D'autres, qui ne sont pas nécessairement en rupture idéologique, estiment qu'il est temps de mettre de l'ordre dans le système. Nombre de conseils, disent-ils, sont trop complaisants avec leurs dirigeants. La démesure s'est installée à une époque où plusieurs administrateurs tiraient leurs revenus de leur proximité avec le chef de direction. Elle se maintient aujourd'hui parce que tout l'univers de comparaison en est teinté. Bref, beaucoup d'argent pourrait être retourné aux actionnaires si les investisseurs institutionnels en venaient à s'entendre sur des principes de légitimité et forçaient les conseils à ajuster les salaires.
À l'instar de Warren Buffett, nous sommes de la deuxième école. Bien conscients toutefois que la chose est beaucoup plus facile à dire qu'à faire.
Dieu entre dans le débat
Dieu entre dans le débat
Alors que la discussion piétine, une nouvelle voix vient cependant de s'ajouter, qui pourrait peut-être la faire évoluer.
En Angleterre, l'Église anglicane est à aviser les sociétés dont elle est actionnaire qu'elle votera contre les politiques de rémunération dont les bonis sont de plus de quatre fois le salaire de base.

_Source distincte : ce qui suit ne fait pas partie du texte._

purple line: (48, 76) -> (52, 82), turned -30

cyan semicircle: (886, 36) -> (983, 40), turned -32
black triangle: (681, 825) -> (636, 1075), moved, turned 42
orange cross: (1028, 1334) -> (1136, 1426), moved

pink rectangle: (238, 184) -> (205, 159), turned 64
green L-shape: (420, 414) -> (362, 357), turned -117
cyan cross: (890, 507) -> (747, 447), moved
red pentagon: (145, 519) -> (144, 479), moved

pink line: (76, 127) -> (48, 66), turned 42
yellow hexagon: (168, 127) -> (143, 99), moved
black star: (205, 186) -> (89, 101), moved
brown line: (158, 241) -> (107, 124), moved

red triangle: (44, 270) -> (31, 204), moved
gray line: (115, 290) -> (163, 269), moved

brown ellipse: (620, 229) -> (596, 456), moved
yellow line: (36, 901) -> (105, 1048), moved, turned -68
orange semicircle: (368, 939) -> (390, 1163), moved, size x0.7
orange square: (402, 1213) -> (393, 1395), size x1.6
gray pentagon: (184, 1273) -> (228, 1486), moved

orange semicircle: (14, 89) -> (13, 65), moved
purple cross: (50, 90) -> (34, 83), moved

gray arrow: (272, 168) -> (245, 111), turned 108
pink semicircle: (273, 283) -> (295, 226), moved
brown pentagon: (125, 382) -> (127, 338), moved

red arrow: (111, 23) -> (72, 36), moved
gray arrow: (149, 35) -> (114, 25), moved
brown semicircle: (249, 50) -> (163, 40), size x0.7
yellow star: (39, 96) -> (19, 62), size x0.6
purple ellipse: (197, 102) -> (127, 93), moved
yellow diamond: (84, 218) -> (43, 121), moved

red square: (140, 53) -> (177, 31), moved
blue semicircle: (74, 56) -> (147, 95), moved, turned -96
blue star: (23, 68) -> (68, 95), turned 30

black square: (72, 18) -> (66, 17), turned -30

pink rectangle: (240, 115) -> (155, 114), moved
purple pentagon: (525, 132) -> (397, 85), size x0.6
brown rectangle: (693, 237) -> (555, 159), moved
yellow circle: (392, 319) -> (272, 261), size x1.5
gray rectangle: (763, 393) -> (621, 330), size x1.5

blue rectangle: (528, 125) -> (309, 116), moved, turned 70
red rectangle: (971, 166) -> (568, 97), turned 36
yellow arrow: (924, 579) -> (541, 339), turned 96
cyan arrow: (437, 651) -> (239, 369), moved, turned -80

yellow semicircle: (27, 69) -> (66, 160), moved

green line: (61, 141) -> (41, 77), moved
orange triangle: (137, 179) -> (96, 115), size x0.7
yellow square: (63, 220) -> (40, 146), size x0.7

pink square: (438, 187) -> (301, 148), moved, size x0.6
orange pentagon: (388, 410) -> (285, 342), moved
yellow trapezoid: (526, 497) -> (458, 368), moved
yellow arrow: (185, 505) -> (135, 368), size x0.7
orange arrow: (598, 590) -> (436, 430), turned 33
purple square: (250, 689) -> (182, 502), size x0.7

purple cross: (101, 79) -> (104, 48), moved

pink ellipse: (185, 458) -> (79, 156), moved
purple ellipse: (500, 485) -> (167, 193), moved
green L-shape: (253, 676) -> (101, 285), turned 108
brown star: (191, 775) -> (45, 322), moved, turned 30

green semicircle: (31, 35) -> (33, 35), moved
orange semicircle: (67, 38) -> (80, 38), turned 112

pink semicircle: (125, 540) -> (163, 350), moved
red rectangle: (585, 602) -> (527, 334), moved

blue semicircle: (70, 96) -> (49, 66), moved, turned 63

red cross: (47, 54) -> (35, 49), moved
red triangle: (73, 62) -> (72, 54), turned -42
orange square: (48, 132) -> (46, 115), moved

"L'Église existe pour répandre l'Évangile et l'Évangile prêche la justice pour tous. C'est pourquoi notre comité d'éthique croit que les individus doivent être payés ce qu'ils valent, mais pas plus que cela", disent les représentants de l'organisation.
"Nous sommes préoccupés par l'enjeu de la rémunération excessive et croyons que les forfaits de rémunération de plusieurs hauts dirigeants vont au-delà de ce qui est soit requis, soit équitable", ajoutent-ils.
Plusieurs cas chez nous
Le portefeuille de l'Église anglicane est évalué à 8,7 G $ US. Ce n'est pas énorme en comparaison des 150 G $ de la Caisse de dépôt et c'est géographiquement assez éloigné d'ici.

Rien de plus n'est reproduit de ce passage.